Dah Sing Banking Group Limited (DSBG) is a Hong Kong-based banking and financial company, headquartered in Wan Chai. It has been listed on the Hong Kong Stock Exchange since 2004. It has three main banking subsidiaries (Dah Sing Bank, Banco Comercial de Macau and Dah Sing Bank (China) Limited) providing relevant services through a branch network of around 70 branches over Hong Kong, Macau and Mainland China, and a securities trading company. 

The group was established on 1 May 1947. Mr. David Shou-Yeh Wong was appointed as the chairman whilst Mr. Harold Tsu-Hing Wong (王祖興), the son of Mr. David Wong, joined as the group managing director and chief executive of DSBG.

History 

1947: Establishment of Dah Sing Bank, Limited (DSB).

1987: DSB acquired Hong Kong Industrial and Commercial Bank Limited; Public listing of Dah Sing Financial Holdings Limited(DSFH)

1990: Establishment of Dah Sing Life Assurance Co. Limited.

1993: DSFH acquired Wing On Bank Limited.

1994: Dah Sing Bank transferred its 40% ownership at Hong Kong Industrial and Commercial Bank to China Construction Bank.

1997: DSFH, Abbey National plc and Hambros Bank Limited went into a contract to jointly run the Wing On Bank Limited as a Hong Kong-based private bank and renamed it as DAHP.

1998: Dah Sing Bank sold an additional 30% shareholding interest at Jian Sing Bank (formerly known as Hong Kong Industrial and Commercial Bank) to China Construction Bank.

2000: DSFH acquired ownerships of DAHP from Abbey and SG Hambros (formerly known as Hambros Bank Limited). DAHP became a subsidiary of DSFH while the private banking business, loans and deposits from DAHP were undertaken by Dah Sing Bank.

2002: China Construction Bank purchased the remaining equity interest of Jian Sing Bank from Dah Sing Bank.

2004: Separate listing of Dah Sing Banking Group Limited.

2005: DSBG completed the acquisition of 100% of Pacific Finance (HK) Limited, 100% of BCM Bank (Banco Comercial de Macau) and 96% equity interests in BCM’s general and life insurance subsidiaries from Banco Comercial Portugues.

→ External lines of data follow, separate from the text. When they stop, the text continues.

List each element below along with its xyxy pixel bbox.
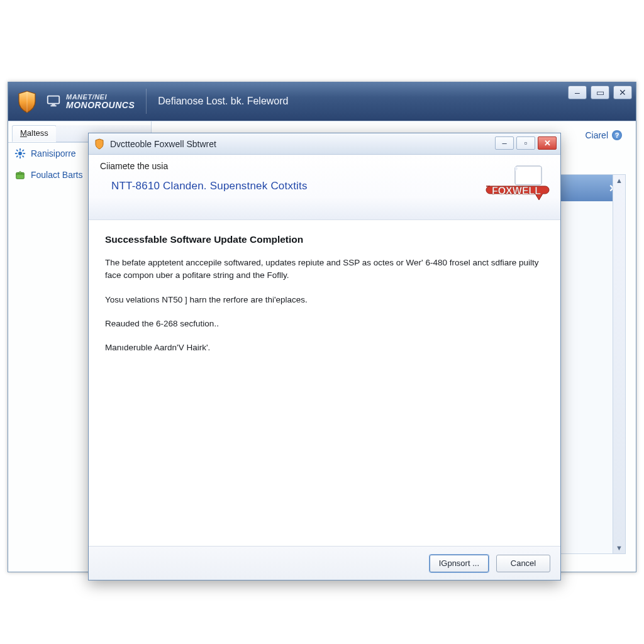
close-icon: ✕ <box>619 88 626 97</box>
sidebar-tab-label: M <box>20 128 27 138</box>
brand-line2: MONOROUNCS <box>66 100 135 110</box>
dialog-close-button[interactable]: ✕ <box>538 136 557 150</box>
maximize-icon: ▭ <box>596 88 604 97</box>
brand-monitor-icon <box>46 93 61 110</box>
svg-line-10 <box>23 150 24 151</box>
sidebar-tab[interactable]: Maltess <box>12 125 57 142</box>
svg-rect-0 <box>48 96 59 103</box>
dialog-header: Ciiamete the usia NTT-8610 Clanden. Supe… <box>89 155 560 220</box>
svg-line-11 <box>16 156 18 157</box>
dialog-paragraph: Yosu velations NT50 ] harn the rerfore a… <box>105 294 544 306</box>
dialog-primary-button[interactable]: IGpnsort ... <box>430 555 489 572</box>
svg-rect-13 <box>515 166 541 185</box>
dialog-paragraph: Reauded the 6-268 secfution.. <box>105 318 544 330</box>
close-button[interactable]: ✕ <box>613 86 632 99</box>
dialog-subheading: Ciiamete the usia <box>100 161 549 171</box>
minimize-button[interactable]: – <box>568 86 587 99</box>
brand-line1: MANET/NEI <box>66 93 107 101</box>
button-label: IGpnsort ... <box>439 558 479 568</box>
svg-rect-12 <box>16 172 25 179</box>
main-titlebar: MANET/NEI MONOROUNCS Defianose Lost. bk.… <box>8 82 636 121</box>
close-icon: ✕ <box>544 138 551 148</box>
titlebar-divider <box>146 89 147 114</box>
dialog-window-controls: – ▫ ✕ <box>495 136 557 150</box>
dialog-paragraph: Manıderuble Aardn'V Hairk'. <box>105 341 544 354</box>
right-panel-scrollbar[interactable]: ▲ ▼ <box>613 175 625 553</box>
maximize-button[interactable]: ▭ <box>591 86 609 99</box>
svg-line-9 <box>23 156 24 157</box>
dialog-body-heading: Successfable Software Update Completion <box>105 234 544 245</box>
app-shield-icon <box>14 89 40 114</box>
button-label: Cancel <box>511 558 536 568</box>
brand-text: MANET/NEI MONOROUNCS <box>66 93 135 109</box>
sidebar-item-label: Foulact Barts <box>31 170 82 180</box>
minimize-icon: – <box>575 88 580 97</box>
dialog-app-icon <box>94 138 105 150</box>
dialog-minimize-button[interactable]: – <box>495 136 514 150</box>
scroll-up-icon: ▲ <box>616 177 623 184</box>
dialog-maximize-button[interactable]: ▫ <box>516 136 535 150</box>
minimize-icon: – <box>502 138 506 148</box>
dialog-body: Successfable Software Update Completion … <box>89 220 560 546</box>
svg-rect-1 <box>52 104 55 105</box>
dialog-footer: IGpnsort ... Cancel <box>89 546 560 580</box>
package-icon <box>14 169 26 180</box>
logo-text: FOXWELL <box>492 186 541 196</box>
foxwell-logo-icon: FOXWELL <box>484 165 550 210</box>
help-link[interactable]: Ciarel ? <box>585 130 622 140</box>
scroll-down-icon: ▼ <box>616 544 623 552</box>
main-window-title: Defianose Lost. bk. Feleword <box>158 96 288 107</box>
update-dialog: Dvctteoble Foxwell Sbtwret – ▫ ✕ Ciiamet… <box>88 133 561 580</box>
help-icon: ? <box>612 130 622 140</box>
dialog-paragraph: The befate apptetent anccepile softwared… <box>105 257 544 282</box>
dialog-title: Dvctteoble Foxwell Sbtwret <box>110 139 216 149</box>
svg-rect-2 <box>50 105 56 106</box>
svg-line-8 <box>16 150 18 151</box>
svg-point-3 <box>18 152 22 155</box>
dialog-titlebar: Dvctteoble Foxwell Sbtwret – ▫ ✕ <box>89 133 560 155</box>
maximize-icon: ▫ <box>525 138 528 148</box>
window-controls: – ▭ ✕ <box>568 86 632 99</box>
dialog-cancel-button[interactable]: Cancel <box>496 555 550 572</box>
gear-icon <box>14 148 26 159</box>
help-label: Ciarel <box>585 130 608 140</box>
sidebar-item-label: Ranisiporre <box>31 148 76 158</box>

2007: DSB completed the acquisition of a 17% total equity interest in the Bank of Chongqing (BOCQ).

2010: DSB integrated with MEVAS Bank (formerly known as DAHP).

2011: Establishment of OK Finance Limited.

2017: DSFH sold its entire shareholding interest in life insurance business in Hong Kong and Macau to Tahoe Investment Group Co. Limited.

2019: First bank in Hong Kong to offer full virtual loan application – no need for income proof and address proof

2021: Opened Queen's Road East Branch

Structure 
Dah Sing Financial Group is the ultimate parent company, which owns a majority share of Dah Sing Financial Holdings, which in turn owns a majority share of Dah Sing Banking Group and other non-banking financial assets. 

Dah Sing Banking Group has three banking entities under it: Dah Sing Bank, Banco Comercial de Macau and Dah Sing Bank (China) Limited.

Senior leadership

Dah Sing Financial Holdings 
Dah Sing Financial Holdings was founded on 22 Apr 1987. 

 Chairman: David Wong Shou-yeh (since 1987)
 Chief Executive: Derek Wong Hon-hing (since 2002)

List of Former Chief Executive's 
 Ronald Carstairs (1991–2001)

Dah Sing Banking Group 
Dah Sing Banking Group was founded on 11 Mar 2004. 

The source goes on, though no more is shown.